Lies, lies and yet more lies: that sums up the films I saw recently on a less than summery summer’s day off. The films were: The Big Picture, The Princess of Montpensier, and Cell 211.
The Big Picture
Based on a novel, this film is engrossing as you watch it, even as the lead character conjures only your revulsion. Romain Duris (surely France’s best young actor) is the rich, successful lawyer, driver of a BMW 5 Series, owner of a boat, and husband to a beautiful wife and father to two loving children – cue collapse into midlife ennui, jealousy, and unexpected violence – and the latter’s equally unexpected opportunities. To reveal any more would spoil the story.
Duris absolutely nails his character’s paranoia, and the shifts that his ensuing actions both enforce upon him while opening up new and dreamed-of vistas of opportunity.
I presume the source novel is responsible for the ‘throwing in the kitchen sink’ approach as Duris’s journey becomes ever more implausible.
And yet, and yet… Duris is so convincing that you end up forgiving the script’s ridiculous twists. Needless to say, it’s not until he finally faces death that he can emerge from his lie of life, and face the greatest adventure with renewed vigour.
Score: 7.5/10
The Princess of Montpensier
This Bertrand Travernier costume drama was one I missed at last year’s London Film Festival – and, upon reflection, I don’t regret that decision.
The film is frequently beautiful, and throughout perfectly-well acted, but it hinges on one single conceit that singularly failed to enthral me.
The conceit? That the four male leads (among them the charismatic Gaspard Ulliel, and France’s equivalent of Morgan Freeman, Lambert Wilson) in the film should all fall hopelessly in love/lust/awe of the female lead, played (again perfectly well) by Melanie Thierry as the eponymous princess, just didn’t ring true.
As all my friends know, I am a lover of French actresses – beautiful, brilliant, intelligent, complex, many-flavoured, regularly naked etc – but I’m afraid Melanie Thierry simply fails to convince as the one true love of at least two of the four male leads. While Thierry’s princess lives a lie for much of her on-screen life, so I couldn’t help but feel lied to.
Of course, this being medieval France, all manner of calamities and coincidences bedevil the key five characters. Were it not played as a tragedy, its many overly contrived coincidences mean it could be mistaken for a Shakespearean comedy.
Strictly for Francophiles, I’m afraid.
Score: 5/10
Cell 211
This Spanish prison drama is almost the anti-Shawshank, examining male friendships in group dynamics with ice-cold precision even as tempers run hot.

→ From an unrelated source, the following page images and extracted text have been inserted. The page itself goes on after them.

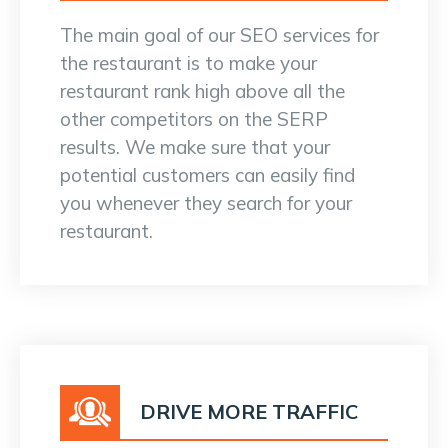
The main goal of our SEO services for
the restaurant is to make your
restaurant rank high above all the
other competitors on the SERP
results. We make sure that your
potential customers can easily find
you whenever they search for your
restaurant.
DRIVE MORE TRAFFIC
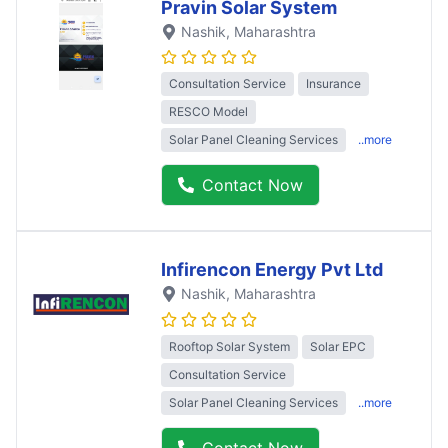
Pravin Solar System
Nashik
, Maharashtra
Consultation Service
Insurance
RESCO Model
Solar Panel Cleaning Services
..more
Contact Now
Infirencon Energy Pvt Ltd
Nashik
, Maharashtra
Rooftop Solar System
Solar EPC
Consultation Service
Solar Panel Cleaning Services
..more
Contact Now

Alberto Amman (a deadringer for Keanu Reeves) is the ‘innocent’ caught up in a prison riot. How he ends up in this predicament hinges upon a positively Hitchcockian coincidence, but once you get passed that, Amman’s Juan Oliver is one of cinema’s born survivors, adapting to his surroundings and fellow inmates with surprising intelligence and tenancity.
The riot leader is essayed with calm charisma by Luis Tosar, a coiled spring of rage and righteous rage against the uncaring authorities. The relationship between Tosar’s Malamadre and Ammann’s Oliver is the film’s core.
The story makes many twists and turns, which are both contrived yet believable at the same time. The growing tension is founded upon the lies Oliver has told, and how long for and by whom those lies will be believed.
Director Daniel Mozon directs with panache throughout, never flinching from the script’s grittier aspects, but also delivering the emotional beats with much skill.
Some will attempt to compare this with last year’s Un Prophet, but that would be foolish – the only thing they have in common is the prison setting.
Even as I was watching Cell 211, I was thinking: “Hollywood’s going to pick this up and remake it.” I checked on imdb.com and what do you know: there’s a US remake mooted for 2013 with either Ryan Gosling or Ed Norton in the lead role…
This is muscular, bruising ‘entertainment’, and if you can live with the coincidence upon which the script entirely hangs, then be the first to sample world cinema’s new breakout star: Alberto Ammann.